Fortunately, policymakers have begun to address these shortcomings. In May 2021, U.S. Senators Chris Coons (D-DE.) and Sherrod Brown (D-OH) introduced the Allowing Steady Savings by Eliminating Tests (ASSET) Act, which raises the asset limitation for SSI and indexes it to inflation. The act also eliminates asset limitations that restrict eligibility for three other public assistance programs: The Temporary Assistance for Needy Families (TANF) program, the Supplemental Nutrition Assistance Program (SNAP), and the Low-Income Home Energy Assistance Program (LIHEAP). U.S. Representatives Jimmy Gomez (D-CA.) and Kim Schrier, M.D. (D-WA.) introduced companion legislation in the House.
The setting of higher asset thresholds and indexing them to inflation as envisioned by the ASSET Act is an essential element of better support for artists with disabilities and other artists that receive public support. This bill provides one component of a solution to this problem, and GIA is advocating for and encouraging this as part of a larger public policy agenda – as part of our embrace of artists, workers, and intersectionality. We will also be working with our peers and policymakers to advance other solutions that enable full participation by artists with disabilities in our economy.

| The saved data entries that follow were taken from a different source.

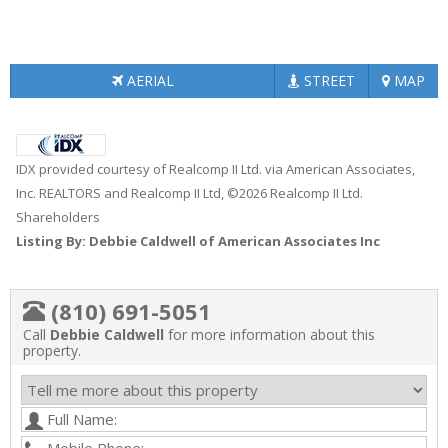
AERIAL
STREET
MAP
IDX provided courtesy of Realcomp II Ltd. via American Associates,
Inc. REALTORS and Realcomp II Ltd, ©2026 Realcomp II Ltd.
Shareholders
Listing By: Debbie Caldwell of American Associates Inc
(810) 691-5051
Call
Debbie Caldwell
for more information about this
property.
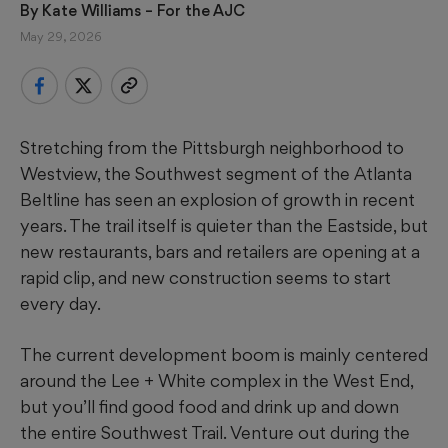
By 
Kate Williams – For the AJC
May 29, 2026
Stretching from the Pittsburgh neighborhood to
Westview, the Southwest segment of the Atlanta
Beltline has seen an explosion of growth in recent
years. The trail itself is quieter than the Eastside, but
new restaurants, bars and retailers
are opening at a
rapid clip, and new construction seems to start
every day.
The current development boom is mainly centered
around the Lee + White complex in the West End,
but you’ll find good food and drink up and down
the entire Southwest Trail. Venture out during the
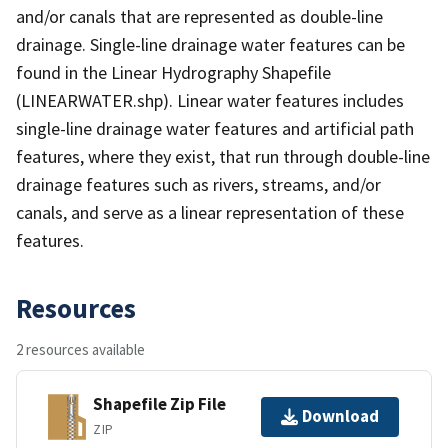
and/or canals that are represented as double-line
drainage. Single-line drainage water features can be
found in the Linear Hydrography Shapefile
(LINEARWATER.shp). Linear water features includes
single-line drainage water features and artificial path
features, where they exist, that run through double-line
drainage features such as rivers, streams, and/or
canals, and serve as a linear representation of these
features.
Resources
2 resources available
Shapefile Zip File
Download
ZIP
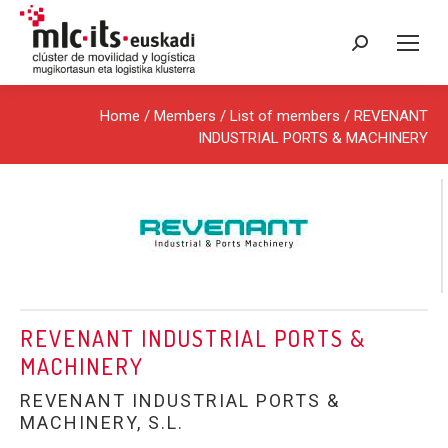
Search:
Home
/ Members /
List of members
/ REVENANT
INDUSTRIAL PORTS & MACHINERY
REVENANT INDUSTRIAL PORTS &
MACHINERY
REVENANT INDUSTRIAL PORTS &
MACHINERY, S.L.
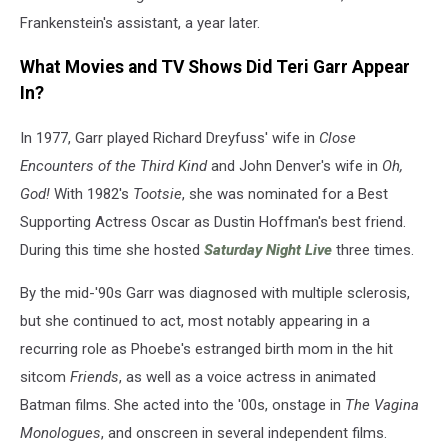
Frankenstein's assistant, a year later.
What Movies and TV Shows Did Teri Garr Appear
In?
In 1977, Garr played Richard Dreyfuss' wife in
Close
Encounters of the Third Kind
and John Denver's wife in
Oh,
God!
With 1982's
Tootsie
, she was nominated for a Best
Supporting Actress Oscar as Dustin Hoffman's best friend.
During this time she hosted
Saturday Night Live
three times.
By the mid-'90s Garr was diagnosed with multiple sclerosis,
but she continued to act, most notably appearing in a
recurring role as Phoebe's estranged birth mom in the hit
sitcom
Friends
, as well as a voice actress in animated
Batman films. She acted into the '00s, onstage in
The Vagina
Monologues
, and onscreen in several independent films.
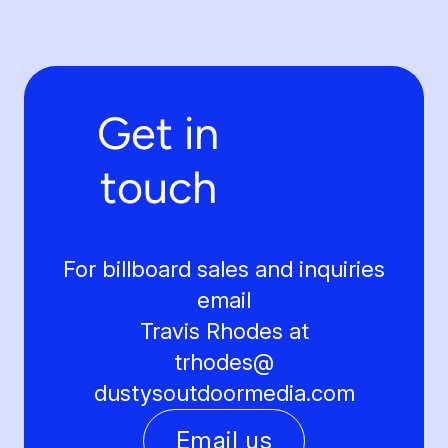
Get in
touch
For billboard sales and inquiries
email
Travis Rhodes at
trhodes@
dustysoutdoormedia.com
Email us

GIA invites all non-profit members to advocate for this bill and others like it. We invite our foundation members to support applicants’ advocacy to facilitate earnings and protecting the assets of all our nation’s artists and other workers. We have more than just grants at our disposal. We can – all of us – use all our tools to help break the cycles of poverty that inhibit the full and free expression of all our nation’s artists and ensure artists with disabilities have access to fuller economic opportunities.